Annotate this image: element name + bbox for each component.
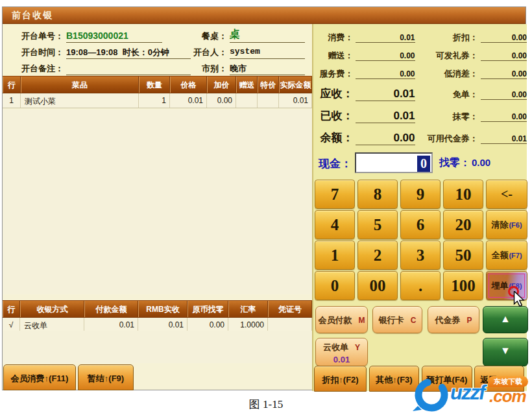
- key-00[interactable]: 00: [357, 271, 398, 300]
- key-6[interactable]: 6: [400, 210, 441, 239]
- key-8[interactable]: 8: [357, 180, 398, 209]
- summary-row-receivable: 应收： 0.01 免单： 0.00: [313, 86, 527, 101]
- key-clear-f6[interactable]: 清除(F6): [486, 210, 527, 239]
- payments-table: 行 收银方式 付款金额 RMB实收 原币找零 汇率 凭证号 √ 云收单 0.01…: [3, 300, 312, 333]
- payments-table-header: 行 收银方式 付款金额 RMB实收 原币找零 汇率 凭证号: [3, 300, 312, 318]
- checkout-panel: 消费： 0.01 折扣： 0.00 赠送： 0.00 可发礼券： 0.00 服务…: [312, 24, 527, 391]
- other-button[interactable]: 其他↑(F3): [369, 366, 419, 392]
- key-5[interactable]: 5: [357, 210, 398, 239]
- figure-caption: 图 1-15: [0, 397, 532, 412]
- remark-value: [66, 63, 191, 75]
- open-time-value: 19:08—19:08 时长：0分钟: [66, 47, 191, 59]
- col-qty: 数量: [139, 77, 170, 93]
- summary-row-received: 已收： 0.01 抹零： 0.00: [313, 108, 527, 123]
- key-50[interactable]: 50: [443, 241, 483, 270]
- summary-row-gift: 赠送： 0.00 可发礼券： 0.00: [313, 50, 527, 62]
- open-time-label: 开台时间：: [8, 47, 64, 58]
- shift-value: 晚市: [230, 63, 305, 75]
- key-backspace[interactable]: <-: [486, 180, 527, 209]
- voucher-button[interactable]: 代金券P: [428, 306, 479, 333]
- key-7[interactable]: 7: [315, 180, 355, 209]
- cloud-pay-button[interactable]: 云收单Y 0.01: [315, 338, 368, 366]
- cash-row: 现金： 0 找零： 0.00: [313, 152, 527, 176]
- key-20[interactable]: 20: [443, 210, 483, 239]
- screenshot-canvas: 前台收银 开台单号： B15093000021 餐桌： 桌 开台时间： 19:0…: [0, 0, 532, 415]
- key-2[interactable]: 2: [357, 241, 398, 270]
- key-9[interactable]: 9: [400, 180, 441, 209]
- col-line: 行: [3, 77, 21, 93]
- key-100[interactable]: 100: [443, 271, 483, 300]
- numeric-keypad: 7 8 9 10 <- 4 5 6 20 清除(F6) 1 2 3: [315, 180, 527, 302]
- window-title: 前台收银: [3, 10, 53, 21]
- order-no-value: B15093000021: [66, 30, 162, 43]
- temp-settle-button[interactable]: 暂结↑(F9): [78, 364, 134, 390]
- col-amount: 实际金额: [279, 77, 312, 93]
- item-row[interactable]: 1 测试小菜 1 0.01 0.00 0.01: [3, 93, 312, 108]
- summary-row-service: 服务费： 0.00 低消差： 0.00: [313, 68, 527, 80]
- operator-value: system: [230, 47, 305, 59]
- col-price: 价格: [170, 77, 207, 93]
- key-0[interactable]: 0: [315, 271, 355, 300]
- pcol-method: 收银方式: [20, 301, 84, 317]
- summary-row-consume: 消费： 0.01 折扣： 0.00: [313, 32, 527, 43]
- order-no-label: 开台单号：: [8, 30, 64, 42]
- col-markup: 加价: [207, 77, 236, 93]
- order-info-panel: 开台单号： B15093000021 餐桌： 桌 开台时间： 19:08—19:…: [3, 24, 312, 76]
- change-value: 0.00: [472, 157, 490, 168]
- preprint-button[interactable]: 预打单(F4): [422, 366, 472, 392]
- pos-window: 前台收银 开台单号： B15093000021 餐桌： 桌 开台时间： 19:0…: [2, 6, 526, 390]
- title-bar: 前台收银: [3, 7, 526, 24]
- pcol-amount: 付款金额: [84, 301, 138, 317]
- pcol-change: 原币找零: [187, 301, 228, 317]
- shift-label: 市别：: [193, 63, 227, 75]
- member-consume-button[interactable]: 会员消费↑(F11): [3, 364, 76, 390]
- key-fullamount-f7[interactable]: 全额(F7): [486, 241, 527, 270]
- key-3[interactable]: 3: [400, 241, 441, 270]
- scroll-up-button[interactable]: ▲: [483, 306, 528, 333]
- col-special: 特价: [258, 77, 279, 93]
- change-label: 找零：: [439, 156, 470, 170]
- payments-table-empty-area: [3, 331, 312, 363]
- col-gift: 赠送: [236, 77, 258, 93]
- pcol-line: 行: [3, 301, 20, 317]
- scroll-down-button[interactable]: ▼: [483, 338, 528, 366]
- items-table-empty-area: [3, 110, 312, 294]
- key-1[interactable]: 1: [315, 241, 355, 270]
- summary-row-balance: 余额： 0.00 可用代金券： 0.01: [313, 130, 527, 145]
- back-button[interactable]: 返回(Esc): [474, 366, 524, 392]
- cash-label: 现金：: [319, 156, 352, 171]
- up-arrow-icon: ▲: [500, 313, 511, 324]
- discount-button[interactable]: 折扣↑(F2): [314, 366, 367, 392]
- operator-label: 开台人：: [193, 47, 227, 58]
- items-table-header: 行 菜品 数量 价格 加价 赠送 特价 实际金额: [3, 76, 312, 93]
- items-table: 行 菜品 数量 价格 加价 赠送 特价 实际金额 1 测试小菜 1 0.01 0…: [3, 76, 312, 108]
- cash-input-value: 0: [417, 156, 430, 172]
- key-4[interactable]: 4: [315, 210, 355, 239]
- key-10[interactable]: 10: [443, 180, 483, 209]
- bank-card-button[interactable]: 银行卡C: [372, 306, 422, 333]
- remark-label: 开台备注：: [8, 63, 64, 75]
- pcol-rate: 汇率: [228, 301, 268, 317]
- table-value: 桌: [230, 28, 305, 43]
- col-dish: 菜品: [21, 77, 139, 93]
- table-label: 餐桌：: [193, 30, 227, 42]
- pcol-rmb: RMB实收: [138, 301, 187, 317]
- cash-input[interactable]: 0: [355, 152, 433, 173]
- pcol-voucher: 凭证号: [268, 301, 312, 317]
- down-arrow-icon: ▼: [500, 345, 511, 356]
- member-pay-button[interactable]: 会员付款M: [315, 306, 368, 333]
- key-dot[interactable]: .: [400, 271, 441, 300]
- mouse-cursor-icon: [513, 291, 526, 307]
--
* _Instructions to follow_
Going through the entries above, count the lines that have the word "panel" and state that count alone.

* _Worked solution_
2